▶ [Task item] Report the count of lines holding "people" in the records, with no other words.

▶ [Source material]
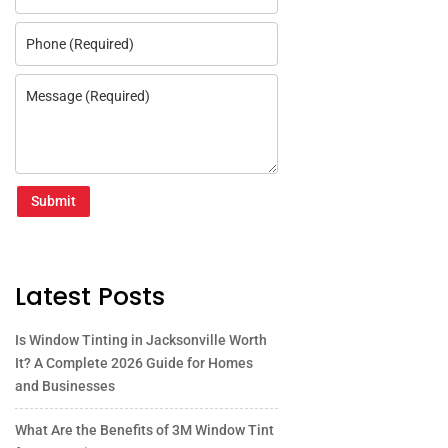
Submit
Latest Posts
Is Window Tinting in Jacksonville Worth
It? A Complete 2026 Guide for Homes
and Businesses
What Are the Benefits of 3M Window Tint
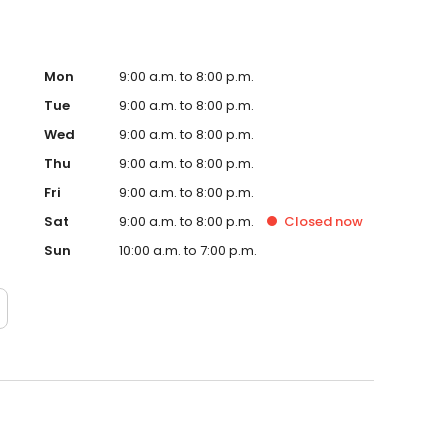
Mon
9:00 a.m. to 8:00 p.m.
Tue
9:00 a.m. to 8:00 p.m.
Wed
9:00 a.m. to 8:00 p.m.
Thu
9:00 a.m. to 8:00 p.m.
Fri
9:00 a.m. to 8:00 p.m.
Sat
9:00 a.m. to 8:00 p.m.
Closed
now
Sun
10:00 a.m. to 7:00 p.m.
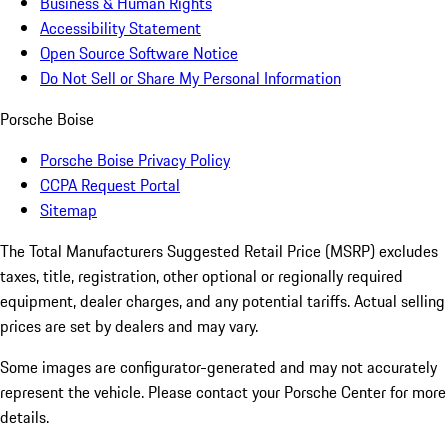
Business & Human Rights
Accessibility Statement
Open Source Software Notice
Do Not Sell or Share My Personal Information
Porsche Boise
Porsche Boise Privacy Policy
CCPA Request Portal
Sitemap
The Total Manufacturers Suggested Retail Price (MSRP) excludes
taxes, title, registration, other optional or regionally required
equipment, dealer charges, and any potential tariffs. Actual selling
prices are set by dealers and may vary.
Some images are configurator-generated and may not accurately
represent the vehicle. Please contact your Porsche Center for more
details.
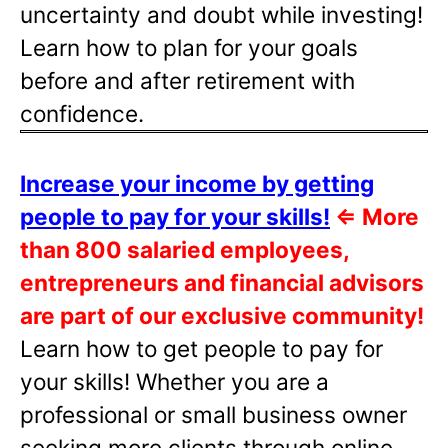
uncertainty and doubt while investing!
Learn how to plan for your goals
before and after retirement with
confidence.
Increase your income by getting
people to pay for your skills!
⇐
More
than 800 salaried employees,
entrepreneurs and financial advisors
are part of our exclusive community!
Learn how to get people to pay for
your skills! Whether you are a
professional or small business owner
seeking more clients through online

▶ [Answer] 2